WHAT YOU NEED TO DO. Below are entries to be transcribed exactly; exclude the pictures from the copy.

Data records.

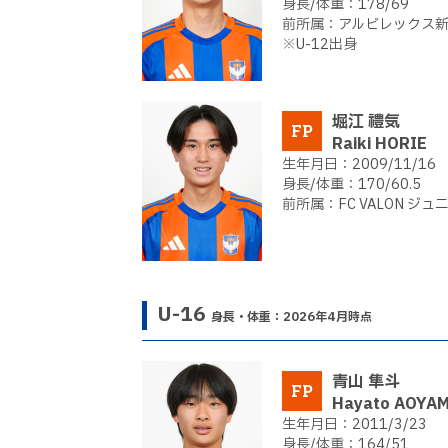
178/69
アルビレックス新潟
※U-12出身
堀江 禮気
FP
Raiki HORIE
2009/11/16
170/60.5
FC VALON ジ
U-16
身長・体重：2026年4月時点
青山 隼斗
FP
Hayato AOYA
2011/3/23
164/51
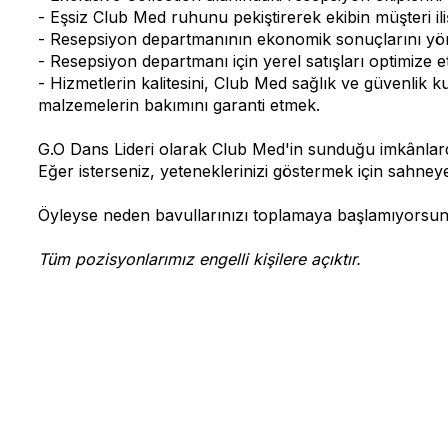
- Eşsiz Club Med ruhunu pekiştirerek ekibin müşteri ilişk
- Resepsiyon departmanının ekonomik sonuçlarını yön
- Resepsiyon departmanı için yerel satışları optimize et
- Hizmetlerin kalitesini, Club Med sağlık ve güvenlik
malzemelerin bakımını garanti etmek.
G.O Dans Lideri olarak Club Med'in sunduğu imkânlarda
Eğer isterseniz, yeteneklerinizi göstermek için sahneye b
Öyleyse neden bavullarınızı toplamaya başlamıyorsu
Tüm pozisyonlarımız engelli kişilere açıktır.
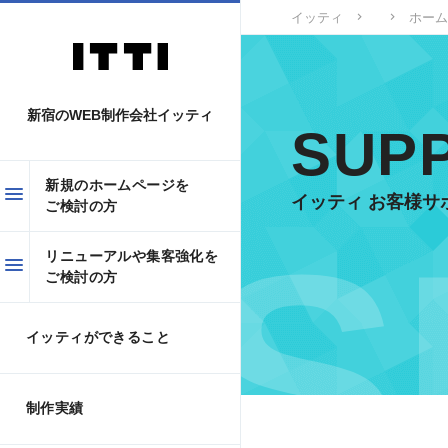
イッティ
ホーム
新宿のWEB制作会社イッティ
SUP
新規のホームページを
イッティ お客様サポ
ご検討の方
リニューアルや集客強化を
ご検討の方
イッティができること
制作実績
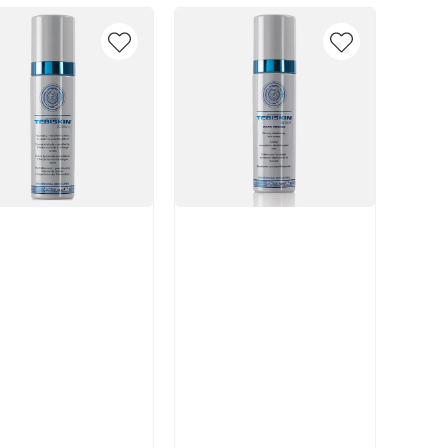
икул:
Артикул:
В корзину
В корзину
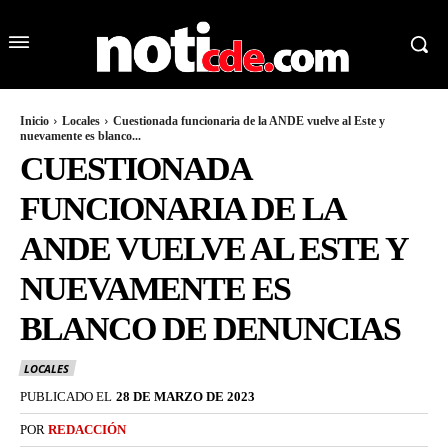
Inicio
Locales
Cuestionada funcionaria de la ANDE vuelve al Este y
nuevamente es blanco...
CUESTIONADA
FUNCIONARIA DE LA
ANDE VUELVE AL ESTE Y
NUEVAMENTE ES
BLANCO DE DENUNCIAS
LOCALES
PUBLICADO EL
28 DE MARZO DE 2023
POR
REDACCIÓN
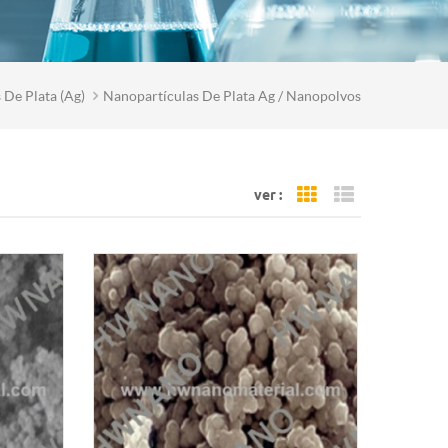
De Plata (ag)
Nanopartículas De Plata Ag / Nanopolvos
ver :
Grid View
List View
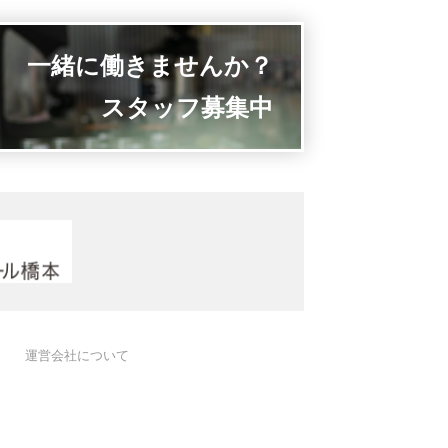
一緒に働きませんか？
スタッフ募集中
運営会社について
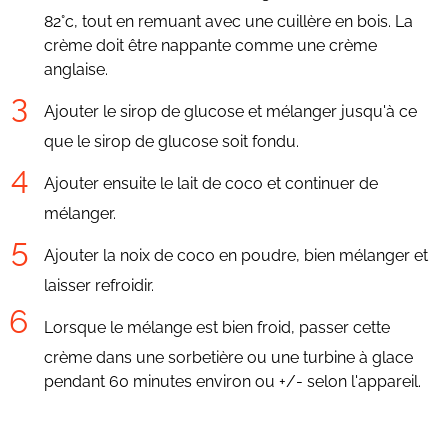
82°c, tout en remuant avec une cuillère en bois. La
crème doit être nappante comme une crème
anglaise.
Ajouter le sirop de glucose et mélanger jusqu'à ce
que le sirop de glucose soit fondu.
Ajouter ensuite le lait de coco et continuer de
mélanger.
Ajouter la noix de coco en poudre, bien mélanger et
laisser refroidir.
Lorsque le mélange est bien froid, passer cette
crème dans une sorbetière ou une turbine à glace
pendant 60 minutes environ ou +/- selon l'appareil.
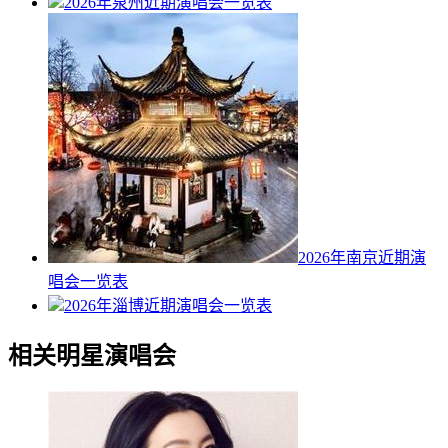
2026年泉州近期演唱会一览表
2026年南京近期演
唱会一览表
2026年淄博近期演唱会一览表
相关明星演唱会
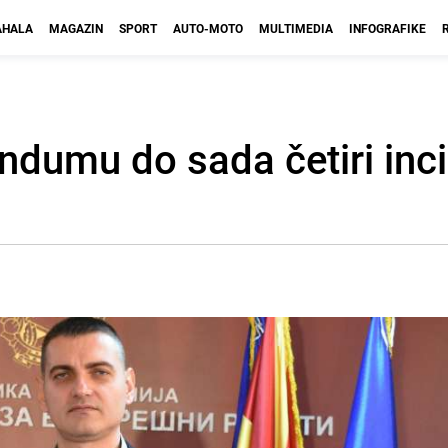
HALA
MAGAZIN
SPORT
AUTO-MOTO
MULTIMEDIA
INFOGRAFIKE
ndumu do sada četiri inci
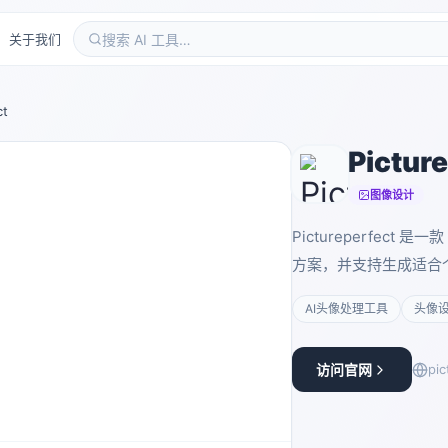
关于我们
ct
Pictur
图像设计
Pictureperfec
方案，并支持生成适合
AI头像处理工具
头像
访问官网
pic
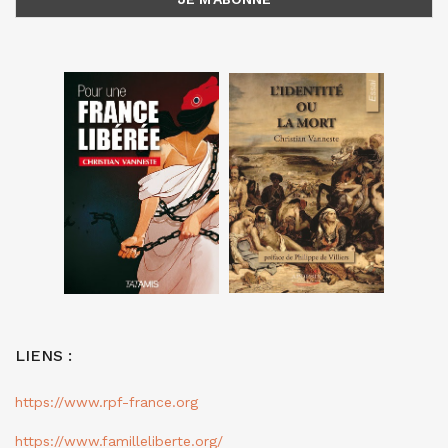
LIENS :
https://www.rpf-france.org
https://www.familleliberte.org/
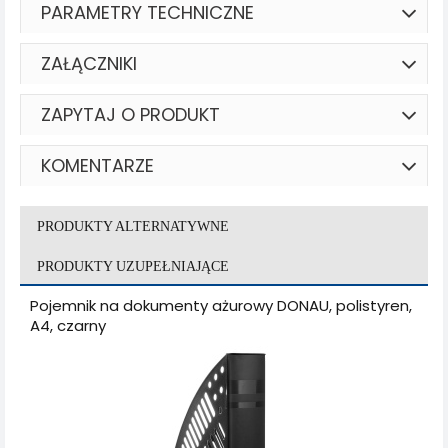
PARAMETRY TECHNICZNE
ZAŁĄCZNIKI
ZAPYTAJ O PRODUKT
KOMENTARZE
PRODUKTY ALTERNATYWNE
PRODUKTY UZUPEŁNIAJĄCE
Pojemnik na dokumenty ażurowy DONAU, polistyren,
A4, czarny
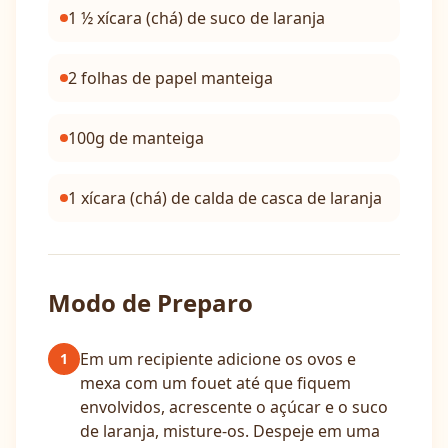
1 ½ xícara (chá) de suco de laranja
2 folhas de papel manteiga
100g de manteiga
1 xícara (chá) de calda de casca de laranja
Modo de Preparo
Em um recipiente adicione os ovos e
1
mexa com um fouet até que fiquem
envolvidos, acrescente o açúcar e o suco
de laranja, misture-os. Despeje em uma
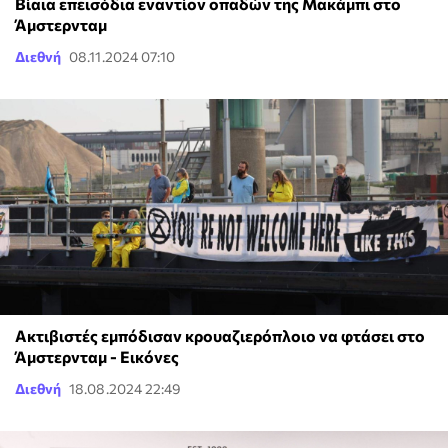
Βίαια επεισόδια εναντίον οπαδών της Μακάμπι στο
Άμστερνταμ
Διεθνή
08.11.2024 07:10
Ακτιβιστές εμπόδισαν κρουαζιερόπλοιο να φτάσει στο
Άμστερνταμ - Εικόνες
Διεθνή
18.08.2024 22:49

EXERCISE SOLUTION.
178/69
アルビレックス新潟
※U-12出身
堀江 禮気
FP
Raiki HORIE
2009/11/16
170/60.5
FC VALON ジ
U-16
身長・体重：2026年4月時点
青山 隼斗
FP
Hayato AOYA
2011/3/23
164/51
- Eşsiz Club Med ruhunu pekiştirerek ekibin müşteri ilişk
- Resepsiyon departmanının ekonomik sonuçlarını yön
- Resepsiyon departmanı için yerel satışları optimize et
- Hizmetlerin kalitesini, Club Med sağlık ve güvenlik
malzemelerin bakımını garanti etmek.
G.O Dans Lideri olarak Club Med'in sunduğu imkânlarda
Eğer isterseniz, yeteneklerinizi göstermek için sahneye b
Öyleyse neden bavullarınızı toplamaya başlamıyorsu
Tüm pozisyonlarımız engelli kişilere açıktır.
イッティ
ホーム
新宿のWEB制作会社イッティ
SUP
新規のホームページを
イッティ お客様サポ
ご検討の方
リニューアルや集客強化を
ご検討の方
イッティができること
制作実績
икул:
Артикул:
В корзину
В корзину
Inicio
Locales
Cuestionada funcionaria de la ANDE vuelve al Este y
nuevamente es blanco...
CUESTIONADA
FUNCIONARIA DE LA
ANDE VUELVE AL ESTE Y
NUEVAMENTE ES
BLANCO DE DENUNCIAS
LOCALES
PUBLICADO EL
28 DE MARZO DE 2023
POR
REDACCIÓN
De Plata (ag)
Nanopartículas De Plata Ag / Nanopolvos
ver :
Grid View
List View
一緒に働きませんか？
スタッフ募集中
運営会社について
82°c, tout en remuant avec une cuillère en bois. La
crème doit être nappante comme une crème
anglaise.
Ajouter le sirop de glucose et mélanger jusqu'à ce
que le sirop de glucose soit fondu.
Ajouter ensuite le lait de coco et continuer de
mélanger.
Ajouter la noix de coco en poudre, bien mélanger et
laisser refroidir.
Lorsque le mélange est bien froid, passer cette
crème dans une sorbetière ou une turbine à glace
pendant 60 minutes environ ou +/- selon l'appareil.
2026年泉州近期演唱会一览表
2026年南京近期演
唱会一览表
2026年淄博近期演唱会一览表
相关明星演唱会
HALA
MAGAZIN
SPORT
AUTO-MOTO
MULTIMEDIA
INFOGRAFIKE
ndumu do sada četiri inci
关于我们
ct
Pictur
图像设计
Pictureperfec
方案，并支持生成适合
AI头像处理工具
头像
访问官网
pic
LIENS :
https://www.rpf-france.org
https://www.familleliberte.org/
PARAMETRY TECHNICZNE
ZAŁĄCZNIKI
ZAPYTAJ O PRODUKT
KOMENTARZE
PRODUKTY ALTERNATYWNE
PRODUKTY UZUPEŁNIAJĄCE
Pojemnik na dokumenty ażurowy DONAU, polistyren,
A4, czarny
1 ½ xícara (chá) de suco de laranja
2 folhas de papel manteiga
100g de manteiga
1 xícara (chá) de calda de casca de laranja
Modo de Preparo
Em um recipiente adicione os ovos e
1
mexa com um fouet até que fiquem
envolvidos, acrescente o açúcar e o suco
de laranja, misture-os. Despeje em uma
Βίαια επεισόδια εναντίον οπαδών της Μακάμπι στο
Άμστερνταμ
Διεθνή
08.11.2024 07:10
Ακτιβιστές εμπόδισαν κρουαζιερόπλοιο να φτάσει στο
Άμστερνταμ - Εικόνες
Διεθνή
18.08.2024 22:49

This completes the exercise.